Study: New Mexico could lose billions under federal oil and gas leasing ban

Adrian Hedden
Carlsbad Current-Argus

President Joe Biden’s actions to halt new oil and gas leasing on federal land could put more than $1 billion of New Mexico’s revenue at risk, argued the New Mexico Oil and Gas Association (NMOGA) – a trade group representing fossil fuel companies throughout the state.

Last week, Biden signed an executive order to temporarily, but without a specified time frame, block oil companies from acquiring any new leases on federal land.

The initiative was meant to address environmental concerns and mitigate the industry’s impact on pollution and climate change and allow for the federal government to review such impacts and seek stricter regulations.

More:New Mexico Rep. Yvette Herrell joins bill to block future bans on oil and gas leases

But leaders both in New Mexico politics and from the industry quickly condemned the move as potentially devastating the economy of a state that relies heavily on extraction for its bottom line.

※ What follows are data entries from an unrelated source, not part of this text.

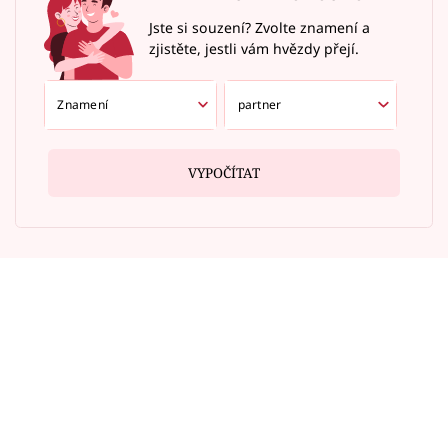
Jste si souzení? Zvolte znamení a
zjistěte, jestli vám hvězdy přejí.
VYPOČÍTAT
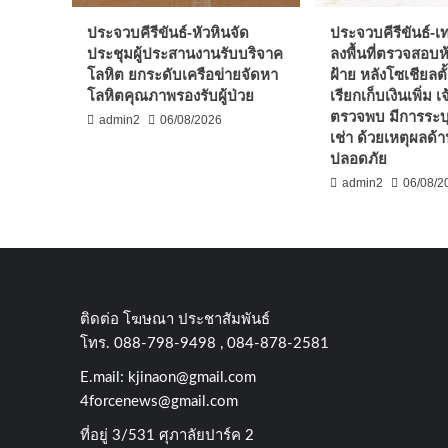
ประจวบคีรีขันธ์-หัวหินจัด
ประจวบคีรีขันธ์-
ประชุมผู้ประสานงานรับบริจาค
ลงพื้นที่ตรวจสอบห้
โลหิต ยกระดับเครือข่ายจัดหา
ฝ้าย หลังโซเชียลตั
โลหิตคุณภาพรองรับผู้ป่วย
เรียกเก็บเงินเพิ่ม เจ
ตรวจพบ มีการระบ
admin2
06/08/2026
เช่า ด้วยเหตุผลด
ปลอดภัย
admin2
06/08/2
ติดต่อ​ โฆษณา​ ประชาสัมพันธ์
โทร​. 088-798-9498 , 084-878-2581
E.mail:
kjinaon@gmail.com
4forcenews@gmail.com
ที่อยู่​ 3/531​ ศุภาลัยปาร์ค​ 2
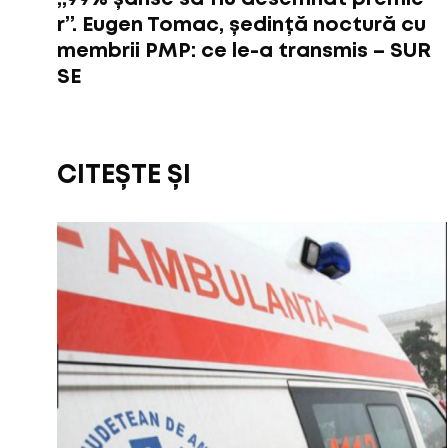
r”. Eugen Tomac, ședință noctură cu
membrii PMP: ce le-a transmis – SUR
SE
CITEȘTE ȘI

An analysis released Tuesday by NMOGA and conducted by the New Mexico Tax Research Institute showed oil and gas production on federal land accounted for $2 billion in state and local revenue and 18 percent of total state spending in Fiscal Year 2020.

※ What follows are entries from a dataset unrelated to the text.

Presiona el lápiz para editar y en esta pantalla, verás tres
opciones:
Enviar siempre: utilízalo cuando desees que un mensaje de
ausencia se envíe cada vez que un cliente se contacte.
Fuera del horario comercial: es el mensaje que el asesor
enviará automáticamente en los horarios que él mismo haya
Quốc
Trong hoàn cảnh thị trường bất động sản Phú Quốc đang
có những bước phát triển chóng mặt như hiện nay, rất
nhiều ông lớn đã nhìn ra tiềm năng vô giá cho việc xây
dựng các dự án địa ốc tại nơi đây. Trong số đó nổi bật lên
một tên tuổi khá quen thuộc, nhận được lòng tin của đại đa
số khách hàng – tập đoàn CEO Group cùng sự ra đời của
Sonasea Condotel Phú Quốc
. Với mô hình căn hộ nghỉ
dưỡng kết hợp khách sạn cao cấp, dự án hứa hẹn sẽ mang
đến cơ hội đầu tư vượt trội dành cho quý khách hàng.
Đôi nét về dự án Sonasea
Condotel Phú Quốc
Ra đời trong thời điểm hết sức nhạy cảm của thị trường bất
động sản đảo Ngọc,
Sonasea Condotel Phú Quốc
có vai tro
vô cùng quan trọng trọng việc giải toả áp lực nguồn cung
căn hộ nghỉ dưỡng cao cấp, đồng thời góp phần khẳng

Local revenue was bout $163 million and state revenue was $1.8 million, including $1.5 billion to New Mexico’s General Fund.

More:New Mexico industry warns of dire impact as President Biden pauses oil and gas leasing

Operations on federal lands was credited with about 54 percent of the $2.8 billion the industry contributed to state revenue, the report read.

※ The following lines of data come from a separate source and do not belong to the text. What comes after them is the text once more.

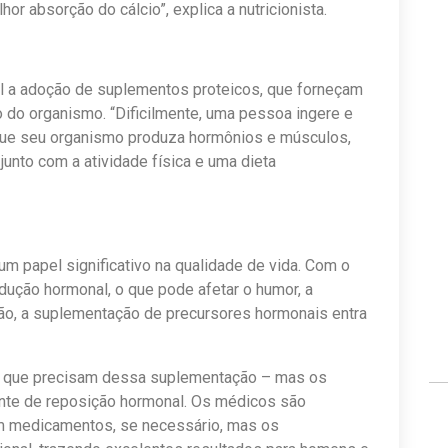
or absorção do cálcio”, explica a nutricionista.
l a adoção de suplementos proteicos, que forneçam
 do organismo. “Dificilmente, uma pessoa ingere e
 que seu organismo produza hormônios e músculos,
junto com a atividade física e uma dieta
papel significativo na qualidade de vida. Com o
dução hormonal, o que pode afetar o humor, a
ão, a suplementação de precursores hormonais entra
es que precisam dessa suplementação – mas os
nte de reposição hormonal. Os médicos são
m medicamentos, se necessário, mas os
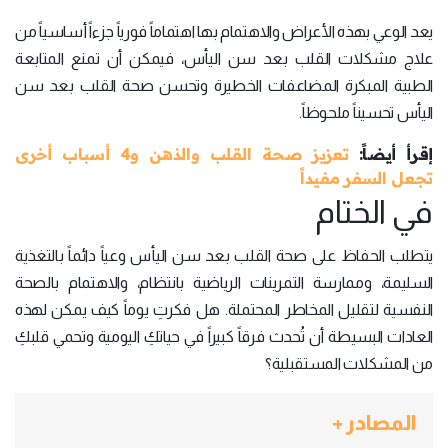
يعد الوعي بهذه الأعراض والاهتمام بها اهتماماً فورياً جزءاً أساسياً من
علاج مشكلات القلب بعد سن اليأس، فيمكن أن تمنع المتابعة
الطبية المبكرة المضاعفات الخطيرة وتحسن صحة القلب بعد سن
اليأس تحسيناً ملحوظاً.
إقرأ أيضاً:
تعزيز صحة القلب والذهن و4 أسباب أخرى
تجعل السفر مفيداً
في الختام
يتطلب الحفاظ على صحة القلب بعد سن اليأس وعياً دائماً بالتغذية
السليمة، وممارسة التمرينات الرياضية بانتظام، والاهتمام بالصحة
النفسية لتقليل المخاطر المحتملة. هل فكرتِ يوماً كيف يمكن لهذه
العادات البسيطة أن تُحدث فرقاً كبيراً في حياتكِ اليومية وتحمي قلبكِ
من المشكلات المستقبلية؟
المصادر +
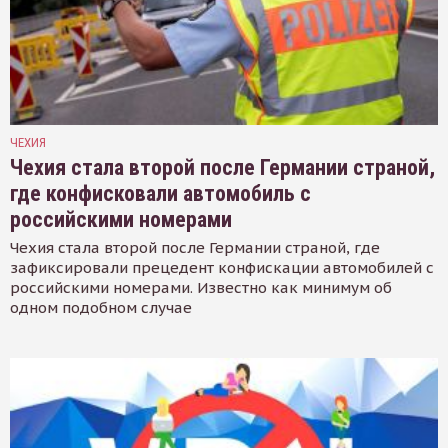
ЧЕХИЯ
Чехия стала второй после Германии страной,
где конфисковали автомобиль с
российскими номерами
Чехия стала второй после Германии страной, где
зафиксировали прецедент конфискации автомобилей с
российскими номерами. Известно как минимум об
одном подобном случае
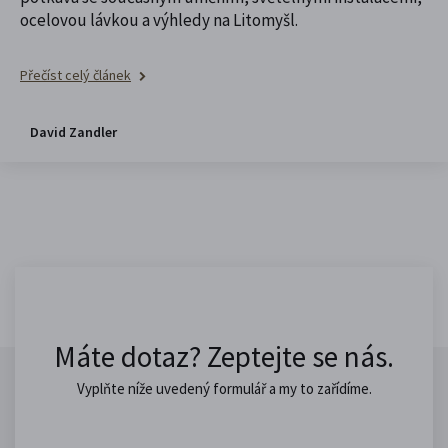
ocelovou lávkou a výhledy na Litomyšl.
Přečíst celý článek
David Zandler
Máte dotaz? Zeptejte se nás.
Vyplňte níže uvedený formulář a my to zařídíme.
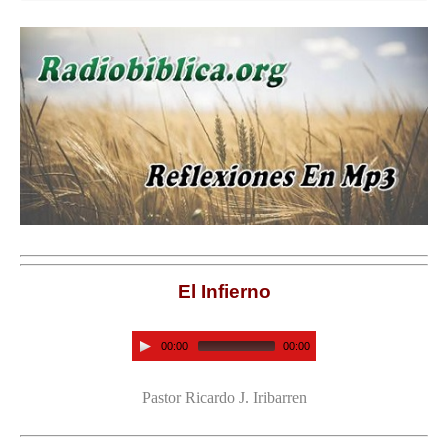
El Infierno
00:00
00:00
Pastor Ricardo J. Iribarren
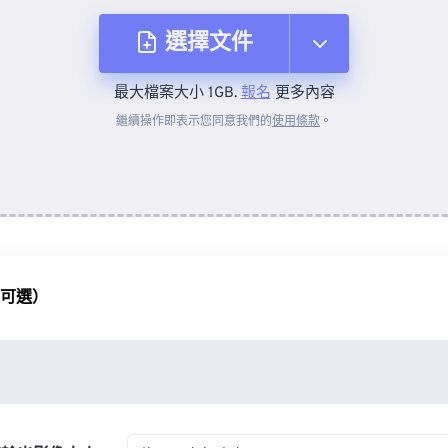
選擇文件
最大檔案大小 1GB.
報名
更多內容
來自裝置
繼續操作即表示您同意我們的
使用條款
。
來自 Dropbox
來自 Google 雲端硬碟
（可選）
來自 OneDrive
來自網址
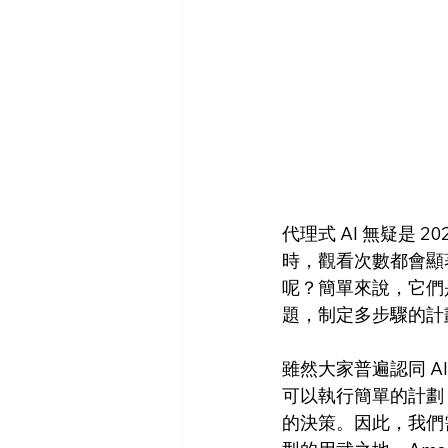
代理式 AI 無疑是 
時，觀看次數都會顯
呢？簡單來說，它們
題，制定多步驟的計
雖然大家普遍認同 A
可以執行簡單的計劃
的決策。因此，我們需要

NMOGA President Ryan Flynn said limiting production on federal land would disrupt oil and gas production in New Mexico and could risk its economic benefit to the state.

“Oil and gas development on federal lands is and will be a critical part of New Mexico’s economic and fiscal future,” Flynn said. “Our ability to develop resources on federal lands has a direct impact on the future of our state and the level of investment we’re able to provide in critical areas like education, healthcare, and public safety.”

More:New Mexico Senate bill seeks to transition state away from oil and gas reliance

The ban could create a regulatory environment, Flynn said, that oil companies could view as unfavorable to their business models. That could mean oil and gas producers could move operations into neighboring Texas where most operations occur on private land unimpacted by federal policy.

Less production in New Mexico and domestically could mean more imports of fossil fuels from foreign countries like Saudi Arabia or Russia, Flynn argued, which he said have less-stringent environmental regulations.  

“Policies like a federal leasing ban only threaten to upend our economy, and keeping energy jobs and development here at home, rather than outsourcing them abroad, has an enormous ripple effect on the entire state,” he said.

“New Mexicans want to work, and those who work in this industry want to continue the safe and responsible energy production that our state depends upon.”

More:President Joe Biden halts oil and gas leases, permits on federal land and water

Flynn the industry supported the Biden Administration’s desire to address its carbon footprint and impact on the environment but contended such efforts must be driven by the industry itself instead of blanket regulations from the federal government.

“We share the new administration’s priority to reduce emissions and combat climate change, but we must do so with an inclusive approach that doesn’t put jobs, communities, and states like New Mexico on the chopping block,” Flynn said.

“We are ready to work together to identify solutions and policies that ensure energy jobs stay in New Mexico and essential funding for teachers and first responders is not eliminated.”

More:New Mexico business leaders wary as Biden expected to ban federal oil and gas leasing

But the Department of the Interior, the federal agency Biden’s order called on to impose the halt on leasing, pointed to “millions of acres” stockpiled by the oil and gas industry on federal lands and waters that could sustain operations during the pause, per a release following the announcement of the order.

Onshore, the Department reported more than 26 million acres were under federal lease to the industry and about 53 percent or 13.9 acres were unused and not producing oil or gas.

The industry also held more than 9.3 million unused offshore acres, of 77 percent of its 12 million leased acres.

More:As he's sworn in as President, Joe Biden urged to get tough on oil and gas emissions

About 7,700 approved permits to drill were unused, the DOI reported, both onshore and offshore.

The ban on new leases was part of the Biden’s efforts to reverse former-President Donald Trump’s pro-fossil fuel agenda, the release read, which constituted a “fire sale” of public land to the industry.

“The President’s action will provide a chance to review the federal oil and gas program to ensure that it serves the public interest and to restore balance on America’s public lands and waters to benefit current and future generations,” read DOI statement.

“Irresponsible leasing of public lands and waters impacts communities’ access to clean air, clean water, and outdoor recreation; carves up important wildlife habitat; and threatens cultural and sacred sites.”

More:What now? New Mexico oil and gas looks to future under Biden's halt on land leasing

New Mexico’s Republican Party, a frequent supporter of oil and gas, called on Gov. Michelle Lujan Grisham and the state’s congressional delegation to publicly oppose the executive order and demand the President reverse course.

The party issued a statewide petition on Tuesday and distributed to constituents via email and on social media.

Lujan Grisham indicated following the announcement that her office was reviewing what impact Biden’s order would have on the state. She did not state if she would seek an exemption but vowed to work with the President to develop a “balanced national policy” for energy and action on climate change.

 “The Governor cannot roll over and watch New Mexico suffer even more,” said Nike Kern, executive director of the Republican Party of New Mexico. “RPNM believes it’s imperative the Governor demonstrate her support and commitment to this critical industry by taking suitable action to protect her state and its constituents.”